Because so much has been written about da Vinci, Fiorani is always working to keep herself grounded in the basics – in this case, the details of his work and everything she can observe firsthand about how he used light and shadow.
Of course, observing da Vinci’s work firsthand is no easy process; his paintings are among some of the most valuable and most closely guarded in the world.
“In order to study them the way I wanted to, I needed to see them without glass or frames,” Fiorani said. “I was able to do so for almost all of them – a work of years.”
To see the Mona Lisa, for example, Fiorani flew to France (before the pandemic) and joined a handful of fellow art historians there for the same purpose. For one day only, conservators carefully removed the painting from its frame and case, displaying it only on an easel and, later, on a flat table for close inspection.
“When I finally saw it flat on the table, without anything around it, that was the first time I saw it as a painting rather than as an icon,” Fiorani said. “It was one of those very special days.”
Da Vinci probably wouldn’t be your favorite boss.
Asked to recount other tidbits she has learned about da Vinci, Fiorani acknowledged that he likely would not win any “Manager of the Year” awards, genius though he might have been.
“His workshop was probably a tough place to be,” she said. “He played favorites, and stoked competition among his pupils and his assistants.”
Da Vinci’s pupils and assistants did most of the actual painting, she said. There are only a handful of known works actually painted by da Vinci himself.
“It’s interesting, this notion of ‘genius’ as something singular and individualized,” Fiorani said. “He actually got a lot of help.”
That is part of what she hopes readers learn from her book – a more holistic view of da Vinci as someone influenced by his time, by thinkers in Italy and beyond, and by both art and science.

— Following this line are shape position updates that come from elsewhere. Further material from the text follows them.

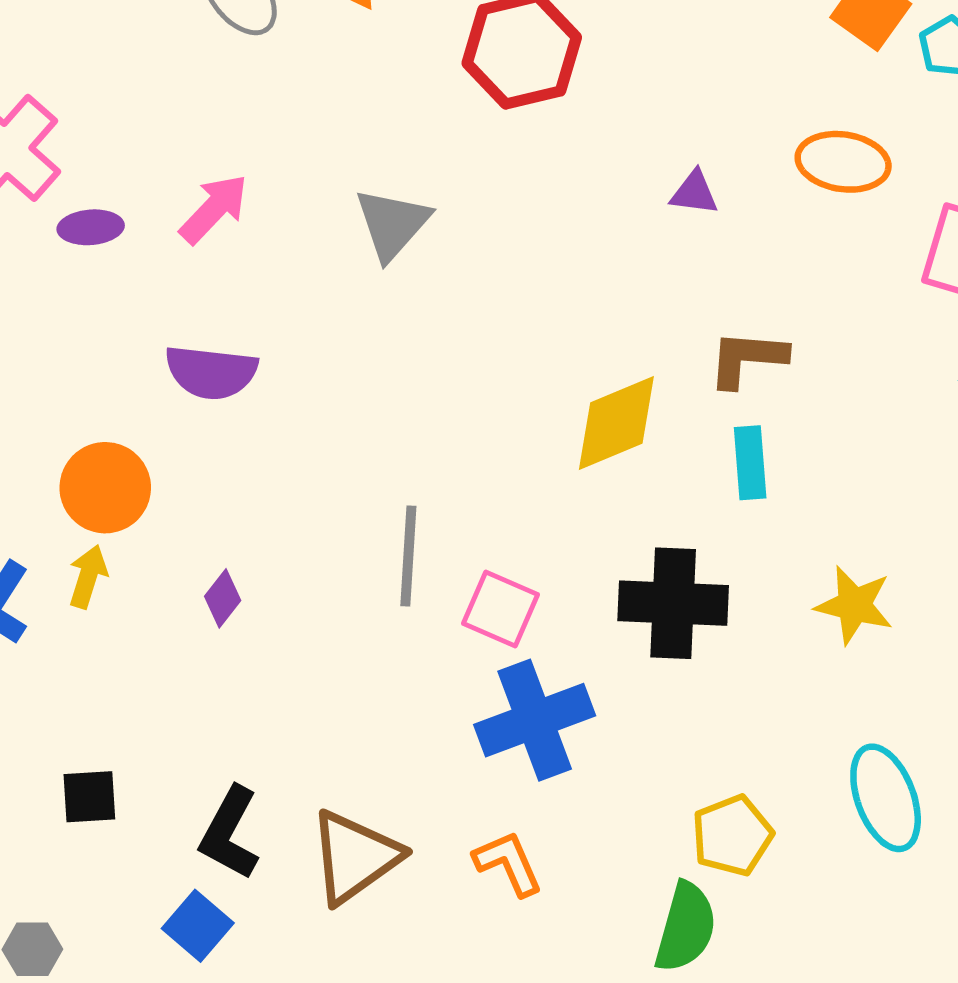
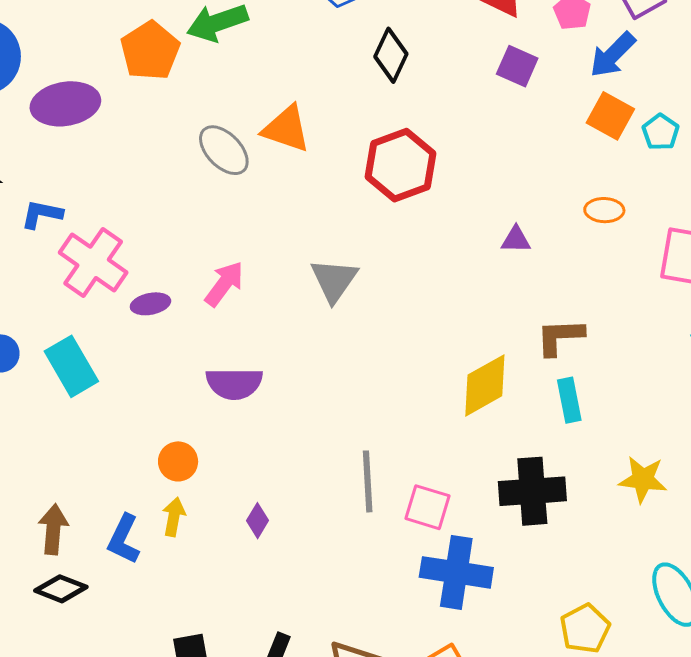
orange ellipse: (843, 162) -> (604, 210), size x0.7
orange circle: (105, 488) -> (178, 461), size x0.7
blue cross: (535, 720) -> (456, 572), turned 36

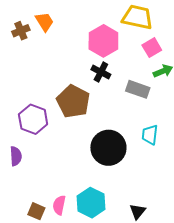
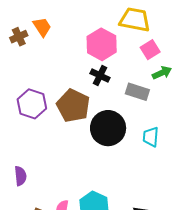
purple hexagon: (33, 119) -> (32, 104), moved
black circle: (108, 148) -> (108, 128), moved
purple semicircle: (16, 156) -> (20, 176), moved

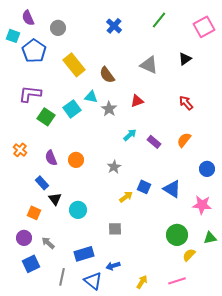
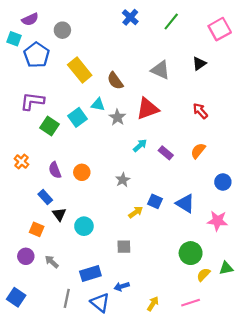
purple semicircle: (28, 18) -> (30, 19), turned -91
blue cross: (114, 26) -> (130, 17), moved
red triangle: (137, 101) -> (147, 109), size x1.6
green triangle: (210, 238) -> (226, 268), moved
blue square: (31, 264) -> (16, 297), moved, turned -30

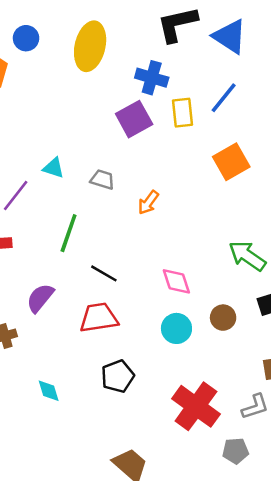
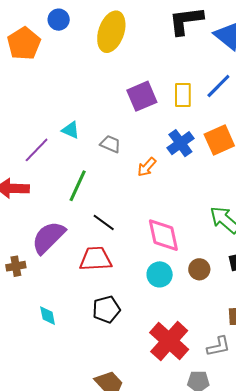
blue cross: (152, 78) -> (180, 143), moved, turned 32
pink diamond: (176, 281) -> (163, 235), size x1.4
purple semicircle: (40, 298) -> (48, 237), size x1.4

He was someone who thought the art of painting was a technique for revealing the human soul, Fiorani said, and shadow drawings provided him with the science to do so.
“I hope they take away the fact that he was incredibly productive at the time, when art and science were not separated as they tend to be today, and the kind of creativity that can come from that synergy,” she said. “There are plenty of good reasons why the arts and the sciences and various disciplines are so heavily specialized, but at the same time, I think we should always value those moments of interaction and opportunities they can bring.”